Preferential Entry of Botulinum Neurotoxin A Hc Domain through Intestinal Crypt Cells and Targeting to Cholinergic Neurons of the Mouse Intestine
Figure 6
Neuronal cell types recognized by HcA in the intestinal submucosa after its inoculation into the intestinal lumen (30 min incubation).
(A) Cells and neuronal structures labeled with HcA (green) were immunoreactive to anti-neurofilament (NF, red), indicating that HcA reached neuronal structures in the submucosa. Note that only few neurons and neuronal extensions were labeled with HcA (B) Co-staining with ChAT shows that some but not all ChAT-immunoreactive neurons were labeled with HcA. (C) Co-staining with anti-VIP antibodies showing no colocalisation with HcA. (D) Co-staining with anti-glutamate. Note that only a few neurons stained with anti-glutamate antibodies colocalized with HcA (scale bar = 20 µm). (E) Co-staining with anti-serotonin antibodies.
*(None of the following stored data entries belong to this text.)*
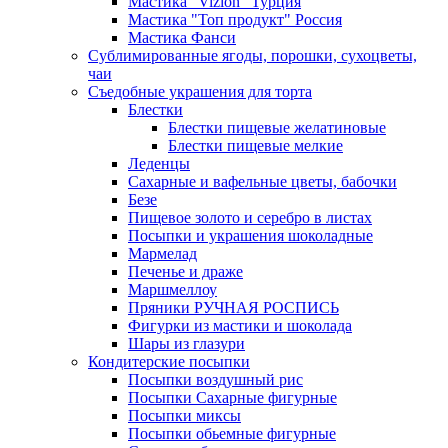
Мастика "Vizion" Турция
Мастика "Топ продукт" Россия
Мастика Фанси
Сублимированные ягоды, порошки, сухоцветы,
чаи
Съедобные украшения для торта
Блестки
Блестки пищевые желатиновые
Блестки пищевые мелкие
Леденцы
Сахарные и вафельные цветы, бабочки
Безе
Пищевое золото и серебро в листах
Посыпки и украшения шоколадные
Мармелад
Печенье и драже
Маршмеллоу
Пряники РУЧНАЯ РОСПИСЬ
Фигурки из мастики и шоколада
Шары из глазури
Кондитерские посыпки
Посыпки воздушный рис
Посыпки Сахарные фигурные
Посыпки миксы
Посыпки обьемные фигурные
Only few neurons stained with anti-serotonin antibodies colocalized with HcA. Note in the phase contrast in (E) that serotonin labeling was observed in some crypt intestinal cells and a few nerve endings in the submucosa. (F) Anti-SV2C and anti-neurofilament antibodies stained neurons and thin neuronal extensions in the submucosa. HcA labeled only certain nerve endings (arrows). Note that some SV2C-immunoreactive large cells with thicker extensions were neither stained with anti-neurofilament antibodies nor with HcA. (G) Quantification of colocalization between HcA and neurotransmitter markers in mouse intestinal submucosa. Results are expressed as colocalization index for which 1 represent 100% of colocalization between HcA and a neuronal marker. Colocalization index represents the ratio of the number of HcA positive terminal endings colocalized with one neurotransmitter marker to the total number of terminal endings labeled with HcA. Columns represent means ± SD accounting for at least 50 cells in three different experiments.